Argued March 16, 1932
Decided March 29, 1932
Appeal from the Supreme Court, Appellate Division, First Department.
John C. Judge for appellant. Arthur J.W. Hilly, Corporation Counsel ( J. Joseph Lilly and Henry J. Shields of counsel), for respondent.
This appeal calls into question the validity of the provision of the Sanitary Code (§ 139-b) in force in the city of New York relative to labeling bottled nonalcoholic carbonated beverages, which requires the dealer to indicate the presence of "saccharin or other synthetic sweetening agent" on the bottle or container or cap.
The Greater New York Charter (Laws of 1901, ch. 466, amd. by Laws of 1904, ch. 628, § 3) authorizes the Board of Health to embrace in the Sanitary Code "all matters and subjects to which, and so far as, the power and authority of said department of health extends, not limiting their application to the subject of health only." (§ 1172.) Reasonable regulations to prevent adulteration and misbranding of food products are within the legitimate exercise of the powers thus granted as being provisions for the security of life and health in the city of New York. People have a right to know what they are buying. ( United States v. Antikamnia Chemical Co., 231 U.S. 654, 655; see Rules and Regulations for the Enforcement of the Federal Food Drugs Act, 1922, Regulation 21, "Substitution.")

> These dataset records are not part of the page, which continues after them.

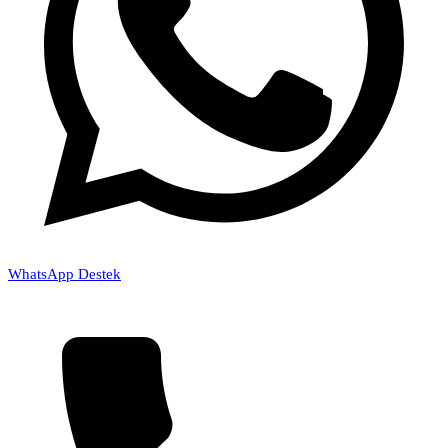
WhatsApp Destek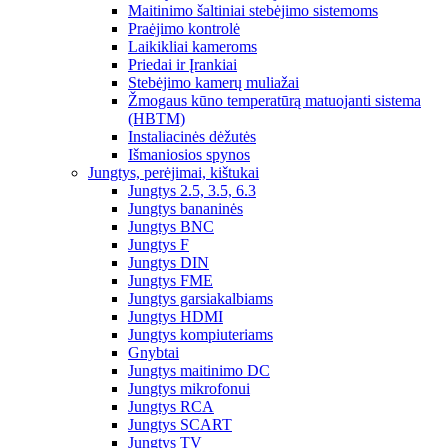
Maitinimo šaltiniai stebėjimo sistemoms
Praėjimo kontrolė
Laikikliai kameroms
Priedai ir Įrankiai
Stebėjimo kamerų muliažai
Žmogaus kūno temperatūrą matuojanti sistema
(HBTM)
Instaliacinės dėžutės
Išmaniosios spynos
Jungtys, perėjimai, kištukai
Jungtys 2.5, 3.5, 6.3
Jungtys bananinės
Jungtys BNC
Jungtys F
Jungtys DIN
Jungtys FME
Jungtys garsiakalbiams
Jungtys HDMI
Jungtys kompiuteriams
Gnybtai
Jungtys maitinimo DC
Jungtys mikrofonui
Jungtys RCA
Jungtys SCART
Jungtys TV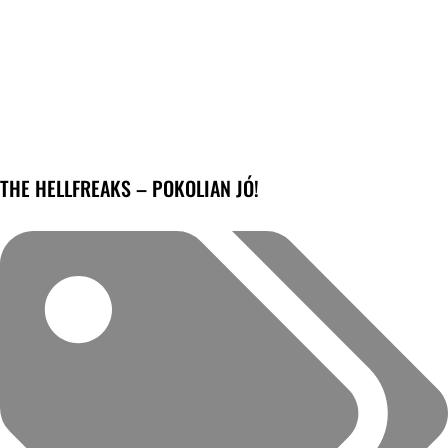
THE HELLFREAKS – POKOLIAN JÓ!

The appellant contends that the regulation is unreasonable as having no relation to the security of life and health. It contends that as there is no law requiring the use of sugar as a sweetening substance, a rule requiring soft drinks containing saccharin to be so labeled discriminates against a harmless sweetening substance when lawfully used. For proof that saccharin is a harmless sweetening substance, counsel cites cases in the lower courts to that effect. ( People v. Excelsior Bottling Works, Inc., 184 App. Div. 45; People v. Jacobowitz, 224 App. Div. 111.) Those cases are not controlling here. Moreover, they have to do with the prohibition of the use of saccharin while we are considering merely a labeling law.
In determining what saccharin is, the judge has a discretionary right to resort to standard dictionaries and encyclopedias to satisfy himself "that he is justified in making the desired ruling for dispensing with evidence." (5 Wigmore on Evidence [2d ed.], p. 574.)

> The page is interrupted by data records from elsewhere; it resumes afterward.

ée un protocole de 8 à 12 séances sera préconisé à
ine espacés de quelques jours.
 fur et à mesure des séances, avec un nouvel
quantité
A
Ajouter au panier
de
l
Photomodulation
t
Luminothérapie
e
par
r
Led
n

In the Encyclopaedia Americana (Vol. 24, p. 87) we find: "Saccharin is used as a substitute for cane sugar in the treatment of diabetes, dyspepsia, obesity and in gastro-intestinal infections. According to some authorities the compound is rapidly absorbed and eliminated practically unchanged through the kidneys without producing digestive troubles or toxic effects. On account of its antiseptic properties saccharin has not found universal favor as an artificial sweetener in foods, confectionery and beverages. Saccharinated cake and pastry have been condemned as indigestible foods, and government regulations require that in liquors, syrups and the like the presence and amount of saccharin be plainly declared upon the label."
Webster's New International Dictionary says: "It is manufactured on a large scale from the toluene of coal tar, and is used in many ways as a sugar substitute."

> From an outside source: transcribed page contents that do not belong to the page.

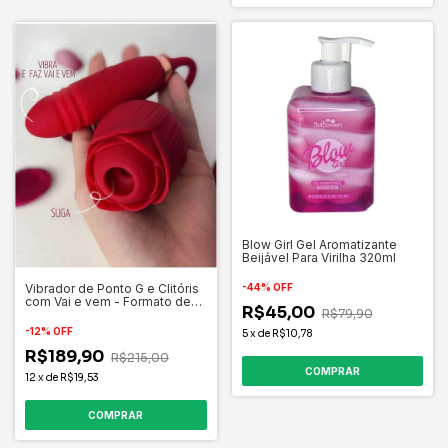
Blow Girl Gel Aromatizante
Beijável Para Virilha 320ml
-
44
%
OFF
Vibrador de Ponto G e Clitóris
com Vai e vem - Formato de
R$45,00
R$79,90
Rosa - Importado
-
12
%
OFF
5
x
de
R$10,78
R$189,90
R$215,00
12
x
de
R$19,53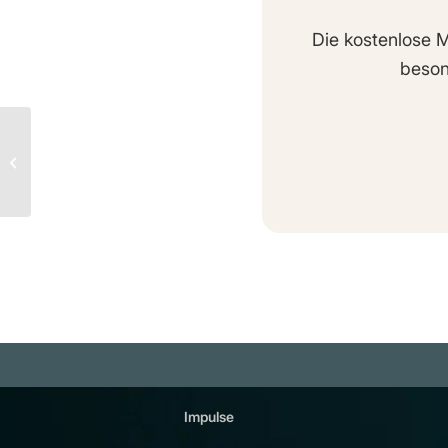
Die kostenlose M
beson
Rupert Sheldrake | Der
Wissenschaftswahn(+)
Impulse
Plattfor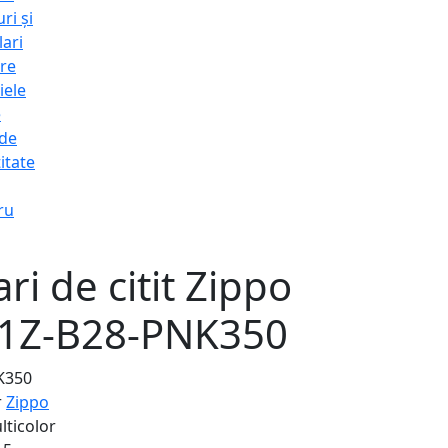
ri și
lari
re
iele
e
 de
itate
ru
ri de citit Zippo
31Z-B28-PNK350
NK350
r
Zippo
lticolor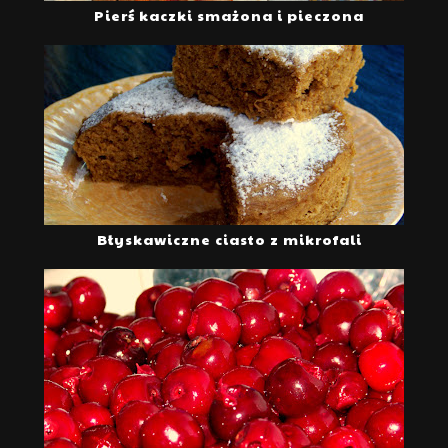
Pierś kaczki smażona i pieczona
Błyskawiczne ciasto z mikrofali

The Oxford Dictionary defines "Saccharin" as: "An intensely sweet substance obtained from coal tar, used in minute quantities for sweetening the food or drink of persons to whom sugar is injurious."
Thus we have it that saccharin is a coal tar product not to be used indiscriminately, but only in small quantities. The presence of such sweetening in soft drinks might properly be required to be made known to the public by a proper label if these definitions are correct.
While these definitions of saccharin are not conclusive on the fact, the People made out a prima facie case and the burden of going on passed to defendant to meet the evidence against it. As it offered no evidence, the conviction was proper.
The judgment should be affirmed.
POUND, Ch. J., CRANE, LEHMAN, O'BRIEN and HUBBS, JJ., concur; KELLOGG, J., not sitting.